The Lyme Association of Greater Kansas City has members who contracted Lyme or a Lyme-like
disease in less than 4 hours of tick attachment.
Tweezers can squeeze a tick’s gut and inject disease germs.
A tick remover that slides under a tick removes large and small ticks safely. Fine-pointed tweezers
may remove large ticks safely, if the points are small enough to grasp the tick’s mouth without
squeezing its gut. Using tweezers, fingers, a hot match, liquid soap, nail polish, alcohol, or other
chemicals can cause germs to be injected into the bite site. This can cause Lyme disease even if the
tick was attached only a short time.
Deer ticks aren’t the only ticks carrying Lyme disease.

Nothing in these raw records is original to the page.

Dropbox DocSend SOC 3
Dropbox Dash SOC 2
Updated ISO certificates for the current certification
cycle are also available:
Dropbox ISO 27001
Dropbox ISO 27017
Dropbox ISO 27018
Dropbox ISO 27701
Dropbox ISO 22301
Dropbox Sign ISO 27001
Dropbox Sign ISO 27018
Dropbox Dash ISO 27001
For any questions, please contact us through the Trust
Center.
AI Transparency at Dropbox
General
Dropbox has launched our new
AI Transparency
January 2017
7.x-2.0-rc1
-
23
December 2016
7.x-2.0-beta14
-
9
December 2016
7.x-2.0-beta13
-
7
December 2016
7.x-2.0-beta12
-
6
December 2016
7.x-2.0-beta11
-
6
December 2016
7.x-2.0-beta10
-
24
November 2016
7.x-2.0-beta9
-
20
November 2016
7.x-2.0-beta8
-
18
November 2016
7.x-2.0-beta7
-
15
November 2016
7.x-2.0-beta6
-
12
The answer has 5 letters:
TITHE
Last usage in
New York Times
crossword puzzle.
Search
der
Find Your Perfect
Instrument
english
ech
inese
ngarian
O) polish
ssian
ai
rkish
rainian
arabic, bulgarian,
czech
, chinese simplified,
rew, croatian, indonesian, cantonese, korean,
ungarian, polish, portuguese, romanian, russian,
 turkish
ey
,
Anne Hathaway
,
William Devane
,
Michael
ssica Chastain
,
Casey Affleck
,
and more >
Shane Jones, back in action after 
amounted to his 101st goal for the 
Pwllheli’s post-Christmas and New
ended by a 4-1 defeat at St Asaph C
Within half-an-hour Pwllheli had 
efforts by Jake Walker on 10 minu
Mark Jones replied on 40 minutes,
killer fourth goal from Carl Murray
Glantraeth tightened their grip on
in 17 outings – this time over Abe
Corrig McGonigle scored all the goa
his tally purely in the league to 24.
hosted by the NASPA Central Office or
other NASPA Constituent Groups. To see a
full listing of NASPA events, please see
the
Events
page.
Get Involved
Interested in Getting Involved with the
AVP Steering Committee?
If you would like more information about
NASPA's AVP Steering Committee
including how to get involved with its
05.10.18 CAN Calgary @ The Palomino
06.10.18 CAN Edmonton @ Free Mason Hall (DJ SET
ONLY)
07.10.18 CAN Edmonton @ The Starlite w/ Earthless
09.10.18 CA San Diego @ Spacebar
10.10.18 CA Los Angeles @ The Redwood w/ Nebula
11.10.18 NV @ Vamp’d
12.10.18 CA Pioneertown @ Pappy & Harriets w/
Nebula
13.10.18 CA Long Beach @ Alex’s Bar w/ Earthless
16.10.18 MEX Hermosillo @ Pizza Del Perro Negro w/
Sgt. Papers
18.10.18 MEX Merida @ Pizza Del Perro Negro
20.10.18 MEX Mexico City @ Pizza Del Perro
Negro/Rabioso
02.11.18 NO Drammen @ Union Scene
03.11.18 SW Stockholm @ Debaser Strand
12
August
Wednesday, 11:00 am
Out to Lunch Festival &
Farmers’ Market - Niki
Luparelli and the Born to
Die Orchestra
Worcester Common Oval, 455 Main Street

Researchers have found Lyme disease Bb bacteria in at least 10 species of ticks. The ticks that are
commonly biting people: Ixodes scapularis (“deer”) ticks, western blacklegged ticks, lone star ticks,
wood ticks, and American dog ticks, are all transmitting Lyme or Lyme-like illnesses that need to be
treated as Lyme. People are developing the Lyme disease rash and symptoms after bites by all these
ticks. Many people who have not had prompt and adequate treatment in the early stage have gone on
to develop more severe, chronic Lyme disease symptoms after bites by all these ticks. Many of these
people have become disabled. People have died from Lyme and Lyme-like diseases in Missouri and
Kansas, usually after several years of illness.
Lyme disease isn’t always transmitted by a tick.

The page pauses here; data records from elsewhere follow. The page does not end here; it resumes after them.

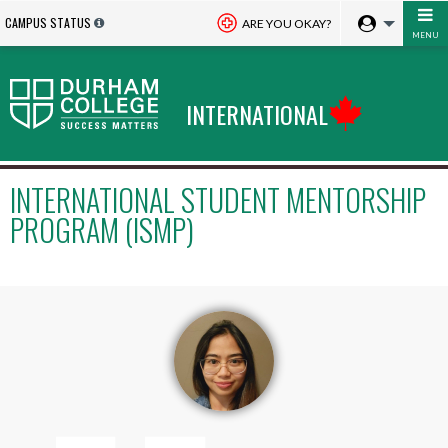
CAMPUS STATUS
ARE YOU OKAY?
MENU
INTERNATIONAL
INTERNATIONAL STUDENT MENTORSHIP
PROGRAM (ISMP)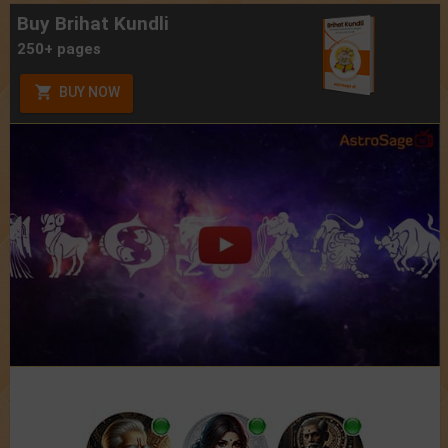
Buy Brihat Kundli
250+ pages
BUY NOW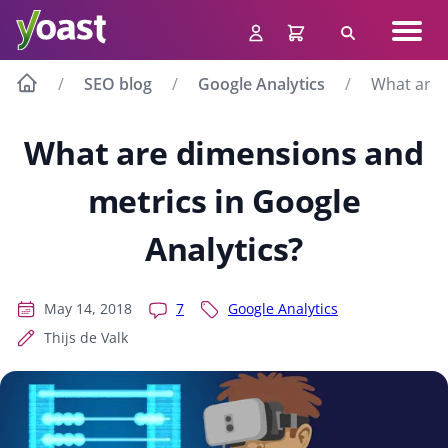
Skip
Navig
to
Search
men
content
SEO blog
Google Analytics
What are 
What are dimensions and
metrics in Google
Analytics?
May 14, 2018
7
Google Analytics
Thijs de Valk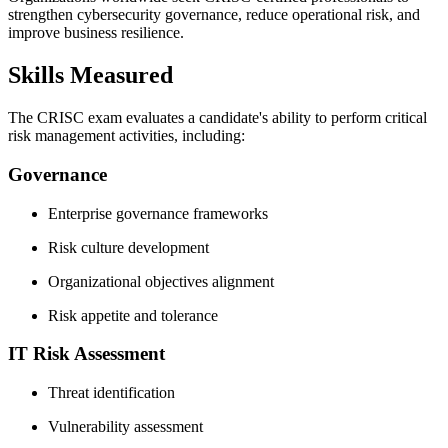
strengthen cybersecurity governance, reduce operational risk, and
improve business resilience.
Skills Measured
The CRISC exam evaluates a candidate's ability to perform critical
risk management activities, including:
Governance
Enterprise governance frameworks
Risk culture development
Organizational objectives alignment
Risk appetite and tolerance
IT Risk Assessment
Threat identification
Vulnerability assessment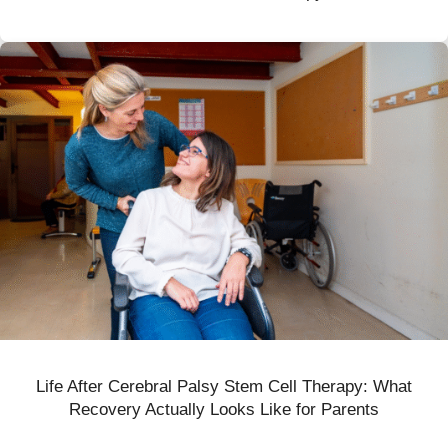
Life After Cerebral Palsy Stem Cell Therapy: What
Recovery Actually Looks Like for Parents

In 1967 Dr. G. Schaltenbrand reported that about 10% of borreliosis [Lyme disease] patients at his
clinic in Germany were getting the EM rash and neurological symptoms from the bites of horseflies,
although Ixodes ticks seemed to be the primary vector. His study was published in a German medical
journal, Verhandl Dtsch Ges Inn Med, 72:975-1006. This was referenced in a book published in
English in 1993, Aspects of Lyme Borreliosis, edited by K. Weber & Willy Burgdorfer (pp. 1-20).
However, 46 years after it was published in German and 20 years after it was mentioned in a book in
English, most Americans still don’t know this.
People in the U.S. are developing Lyme disease symptoms and EM rashes after bites by horseflies,
deerflies, fleas, mosquitoes, and other biting insects. Studies that found Lyme disease Bb bacteria in
mites, flies, fleas & mosquitoes are at www. pubmed.gov.